> **ACTIVITY**
In the listing below, find the line with "Гарантия качества" and copy every line from there up to and including the line with "Nous lançons de", exactly and without pictures.

> **SOURCE MATERIAL**
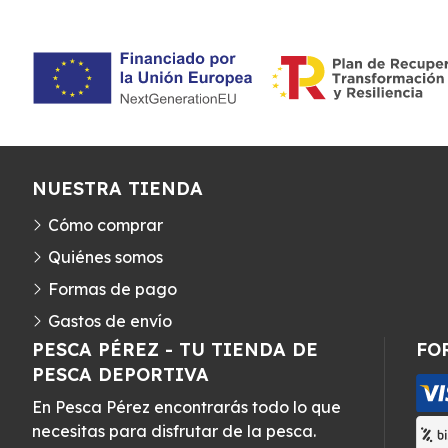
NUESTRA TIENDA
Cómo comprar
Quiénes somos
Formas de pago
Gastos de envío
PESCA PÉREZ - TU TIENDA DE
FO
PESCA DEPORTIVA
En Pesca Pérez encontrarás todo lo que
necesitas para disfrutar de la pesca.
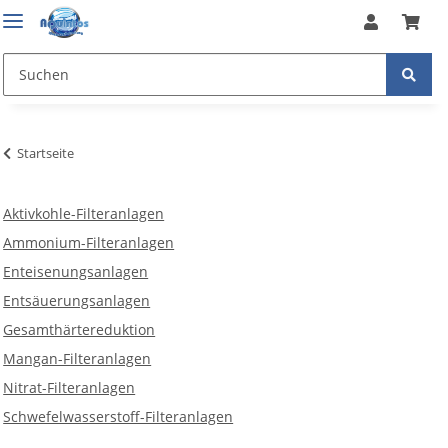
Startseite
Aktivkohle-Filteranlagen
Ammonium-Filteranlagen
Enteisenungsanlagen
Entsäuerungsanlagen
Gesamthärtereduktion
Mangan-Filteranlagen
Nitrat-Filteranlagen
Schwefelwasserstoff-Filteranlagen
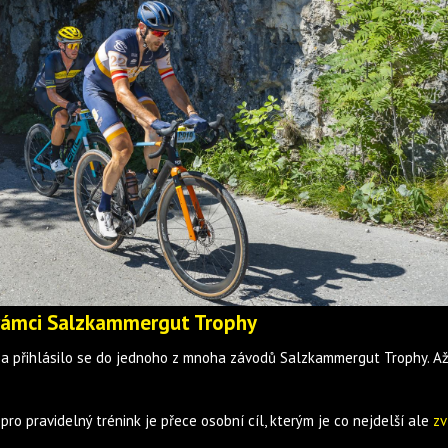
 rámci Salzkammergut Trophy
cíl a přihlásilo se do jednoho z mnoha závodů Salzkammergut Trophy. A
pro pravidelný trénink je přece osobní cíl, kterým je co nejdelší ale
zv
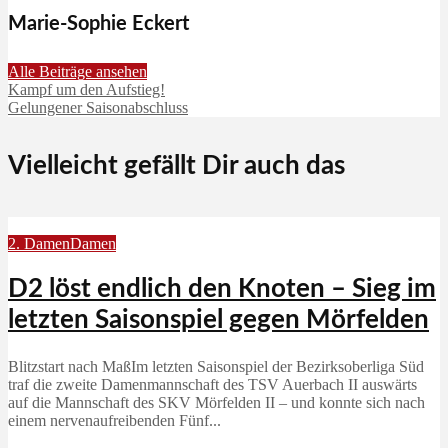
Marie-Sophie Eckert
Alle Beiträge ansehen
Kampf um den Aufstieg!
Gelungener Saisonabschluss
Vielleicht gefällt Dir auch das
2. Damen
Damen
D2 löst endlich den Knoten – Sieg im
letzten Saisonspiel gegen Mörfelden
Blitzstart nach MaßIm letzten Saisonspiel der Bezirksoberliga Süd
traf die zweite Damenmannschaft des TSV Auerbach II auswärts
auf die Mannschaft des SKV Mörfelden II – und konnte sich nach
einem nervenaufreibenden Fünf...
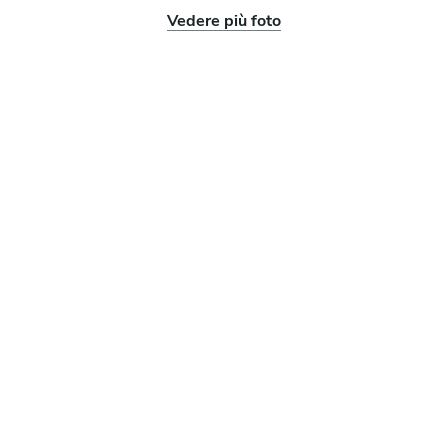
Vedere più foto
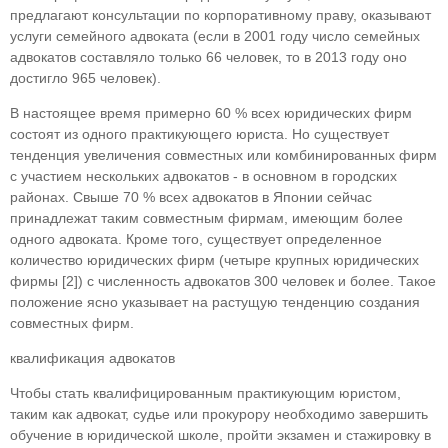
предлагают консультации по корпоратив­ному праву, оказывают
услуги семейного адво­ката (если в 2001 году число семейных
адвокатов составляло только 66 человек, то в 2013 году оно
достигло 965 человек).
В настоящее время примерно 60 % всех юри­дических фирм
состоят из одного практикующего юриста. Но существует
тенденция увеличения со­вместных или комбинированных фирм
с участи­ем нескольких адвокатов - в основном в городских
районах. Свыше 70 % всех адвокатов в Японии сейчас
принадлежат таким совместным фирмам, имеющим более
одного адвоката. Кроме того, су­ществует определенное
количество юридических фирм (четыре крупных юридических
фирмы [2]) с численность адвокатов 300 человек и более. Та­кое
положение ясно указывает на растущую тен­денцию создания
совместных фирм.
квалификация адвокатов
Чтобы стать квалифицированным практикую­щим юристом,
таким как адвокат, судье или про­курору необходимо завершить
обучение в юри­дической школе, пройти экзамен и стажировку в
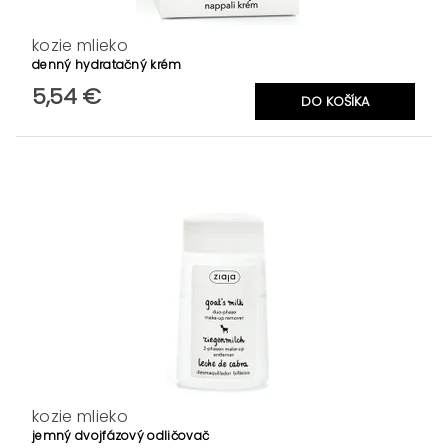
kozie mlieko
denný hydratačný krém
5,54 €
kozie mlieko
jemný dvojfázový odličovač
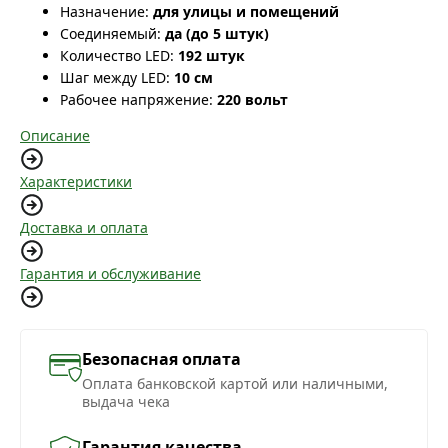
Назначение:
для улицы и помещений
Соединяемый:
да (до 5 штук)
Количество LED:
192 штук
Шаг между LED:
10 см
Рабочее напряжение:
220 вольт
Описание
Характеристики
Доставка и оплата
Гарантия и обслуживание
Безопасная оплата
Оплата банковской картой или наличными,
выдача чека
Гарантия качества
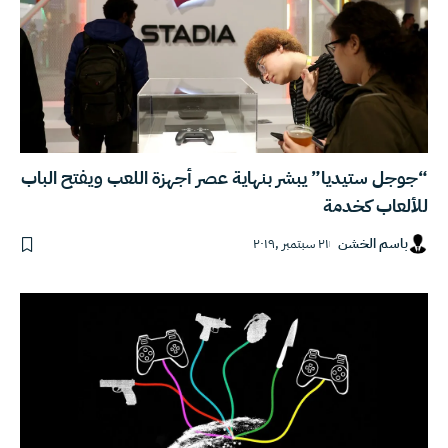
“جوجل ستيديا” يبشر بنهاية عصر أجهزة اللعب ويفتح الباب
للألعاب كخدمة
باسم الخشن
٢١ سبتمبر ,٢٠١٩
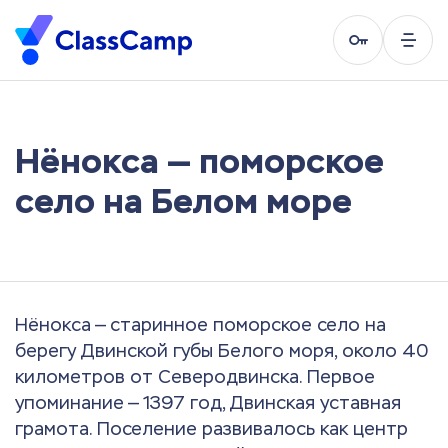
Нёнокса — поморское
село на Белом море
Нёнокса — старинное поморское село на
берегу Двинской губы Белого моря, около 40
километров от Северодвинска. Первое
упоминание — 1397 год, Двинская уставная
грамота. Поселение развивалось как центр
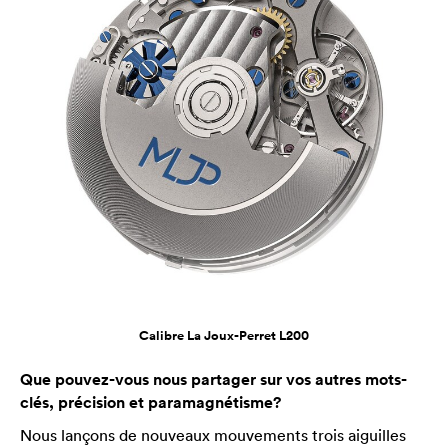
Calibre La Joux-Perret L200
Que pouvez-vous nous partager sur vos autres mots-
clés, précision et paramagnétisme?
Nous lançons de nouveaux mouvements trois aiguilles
* * *
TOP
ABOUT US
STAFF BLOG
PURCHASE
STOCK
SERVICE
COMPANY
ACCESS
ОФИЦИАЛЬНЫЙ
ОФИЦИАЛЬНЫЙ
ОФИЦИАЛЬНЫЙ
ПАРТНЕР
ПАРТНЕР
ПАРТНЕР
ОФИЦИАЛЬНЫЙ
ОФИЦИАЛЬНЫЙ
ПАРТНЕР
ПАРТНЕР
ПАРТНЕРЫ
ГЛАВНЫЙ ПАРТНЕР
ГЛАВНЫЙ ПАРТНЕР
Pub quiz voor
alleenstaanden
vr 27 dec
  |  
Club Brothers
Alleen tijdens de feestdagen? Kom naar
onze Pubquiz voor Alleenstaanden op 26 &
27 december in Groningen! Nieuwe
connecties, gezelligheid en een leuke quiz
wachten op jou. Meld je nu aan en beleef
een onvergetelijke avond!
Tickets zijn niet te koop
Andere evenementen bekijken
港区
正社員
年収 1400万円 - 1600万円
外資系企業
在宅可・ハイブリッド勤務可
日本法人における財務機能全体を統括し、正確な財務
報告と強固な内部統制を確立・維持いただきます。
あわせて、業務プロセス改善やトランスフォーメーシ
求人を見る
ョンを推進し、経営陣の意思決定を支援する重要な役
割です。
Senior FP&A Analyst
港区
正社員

> **OUTPUT FOR THIS TASK**
Гарантия качества
“جوجل ستيديا” يبشر بنهاية عصر أجهزة اللعب ويفتح الباب
للألعاب كخدمة
باسم الخشن
٢١ سبتمبر ,٢٠١٩
Нёнокса — поморское
село на Белом море
Нёнокса — старинное поморское село на
берегу Двинской губы Белого моря, около 40
километров от Северодвинска. Первое
упоминание — 1397 год, Двинская уставная
грамота. Поселение развивалось как центр
Calibre La Joux-Perret L200
Que pouvez-vous nous partager sur vos autres mots-
clés, précision et paramagnétisme?
Nous lançons de nouveaux mouvements trois aiguilles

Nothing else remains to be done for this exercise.